In spite of eagerly obeying a multitude of signs imploring me to “Watch for Wildlife on the Highway” I saw very few wild things along the 1400+ miles of the Alaska Highway. But the lack of wildlife may have been due to my driving habits – starting the day on the road between 7 and 8 am and quitting by 6 pm. Apparently (very) early morning and late evening hours are best for seeing the critters.
The guide book that I've used for the drive to and in Alaska is called “The Milepost” and it provides a mile-by-mile breakdown of what to expect along the various highways - from towns and attractions to highway conditions – and it has been a huge help. It too provided some dire warnings about what wildlife to expect and where it would be.

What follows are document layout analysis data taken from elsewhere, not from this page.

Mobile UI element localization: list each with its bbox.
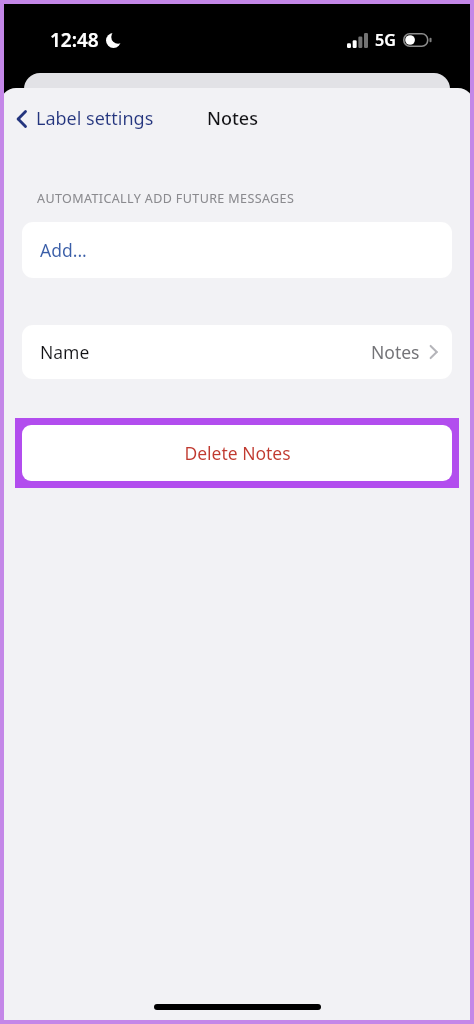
staticText: Add...	[40, 238, 87, 262]
button[interactable]: Delete Notes	[22, 425, 452, 481]
staticText: Notes	[371, 340, 420, 364]
staticText: AUTOMATICALLY ADD FUTURE MESSAGES	[37, 190, 295, 207]
button[interactable]: Name	[22, 325, 452, 379]
staticText: 5G	[375, 29, 396, 51]
button[interactable]: Add...	[22, 222, 452, 278]
staticText: Name	[40, 340, 90, 364]
staticText: Label settings	[36, 106, 154, 131]
staticText: Delete Notes	[184, 441, 291, 465]
button[interactable]: Label settings	[10, 102, 158, 135]
staticText: 12:48	[50, 27, 99, 53]
staticText: Notes	[207, 106, 258, 131]
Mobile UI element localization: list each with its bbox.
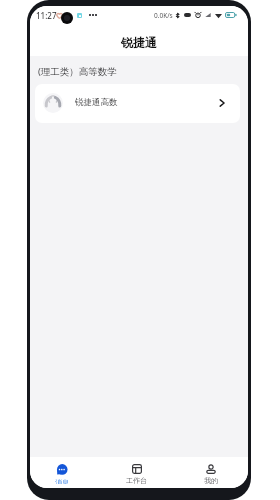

What little wildlife I did see was on August 3rd (my second day on the Alaska Highway) between Summit Lake and Watson Lake (milepost 373-613). Oh, and that bit about not stopping on the highway? Forget it – everyone was doing it whenever an animal was sighted. Besides, the shoulders were nonexistent in many places and those animals certainly never appeared where there were turnouts!
Stone Sheep at 8:20 am near Summit Lake, exactly where The Milepost said they would be! But there was only one, all alone. It was right along the highway just a few feet from the van.
Bear at 10:35 am. On the off-chance that I'd see any wildlife I had gotten my other camera out (it has 15x zoom but takes lower resolution images). Otherwise this fella would have been a small dot in the photo! Berries were its idea of a good meal.
These two bears (taken at 12:58 pm) were some distance away when I saw them and stopped. I was able to get just one photo before they scurried off into the forest.
A small herd of Buffalo at 1:20 pm. Another small herd was several miles further on. It is possible that these are “domesticated” buffalo since several of them appear to be wearing a collar of some kind. Or perhaps it is a tracking device?
Note: This post was written at 11:30 pm Friday night using the available daylight only. There was still an orange tint to the western sky. Even later in the night the sky does not get dark. I haven't seen the stars in the night sky since leaving Montana. Temperature was about 55 degrees with a light breeze. And, this is being posted from the public library in the little town of North Pole, Alaska which is about 15 miles south of Fairbanks.